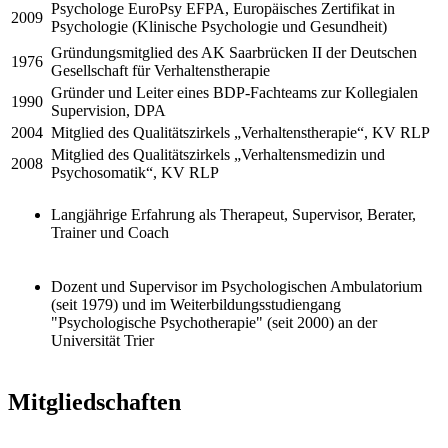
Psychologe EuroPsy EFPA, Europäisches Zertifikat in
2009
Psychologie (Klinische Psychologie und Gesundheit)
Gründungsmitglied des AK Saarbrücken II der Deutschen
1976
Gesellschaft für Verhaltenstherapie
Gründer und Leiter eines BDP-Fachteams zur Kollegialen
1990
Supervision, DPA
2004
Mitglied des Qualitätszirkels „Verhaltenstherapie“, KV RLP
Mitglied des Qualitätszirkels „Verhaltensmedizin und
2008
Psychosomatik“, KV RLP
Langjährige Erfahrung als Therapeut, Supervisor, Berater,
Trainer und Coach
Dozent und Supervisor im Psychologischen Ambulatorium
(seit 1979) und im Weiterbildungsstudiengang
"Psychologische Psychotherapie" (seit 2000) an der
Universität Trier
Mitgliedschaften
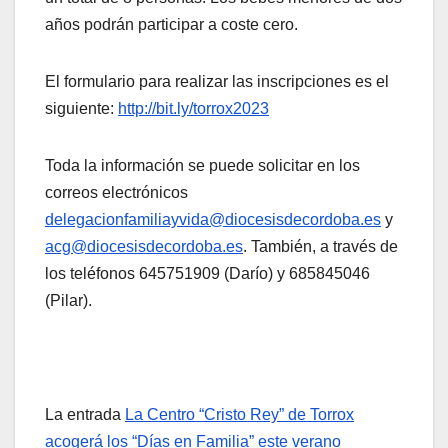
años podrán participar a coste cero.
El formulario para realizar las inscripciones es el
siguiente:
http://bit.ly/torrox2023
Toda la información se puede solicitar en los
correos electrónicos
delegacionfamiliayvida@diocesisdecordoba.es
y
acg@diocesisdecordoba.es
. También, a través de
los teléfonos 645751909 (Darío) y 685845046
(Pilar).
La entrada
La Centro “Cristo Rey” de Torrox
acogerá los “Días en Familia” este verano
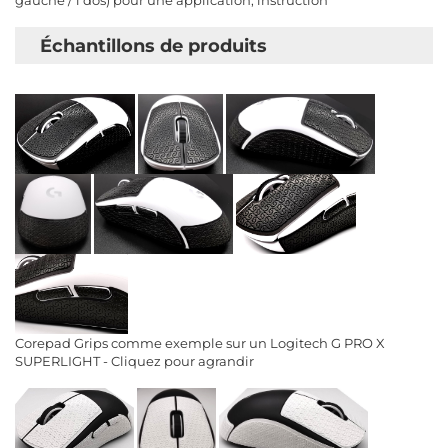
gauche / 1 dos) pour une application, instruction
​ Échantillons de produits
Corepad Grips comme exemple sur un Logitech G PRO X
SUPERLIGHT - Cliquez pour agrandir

* * * * * * * * *

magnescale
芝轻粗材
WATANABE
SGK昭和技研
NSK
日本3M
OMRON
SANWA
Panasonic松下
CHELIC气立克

* * * * * * * * *

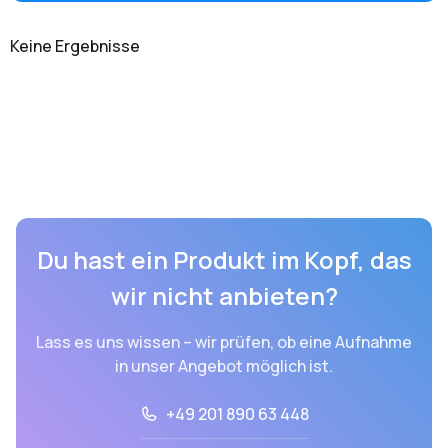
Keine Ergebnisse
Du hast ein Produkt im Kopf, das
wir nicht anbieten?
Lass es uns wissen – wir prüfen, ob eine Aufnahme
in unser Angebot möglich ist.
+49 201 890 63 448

* * * * * * * * *

■ **Problem to work on**
Each line of the material that contains "seit" is to be counted, and only the total stated.

■ **Exercise output**
2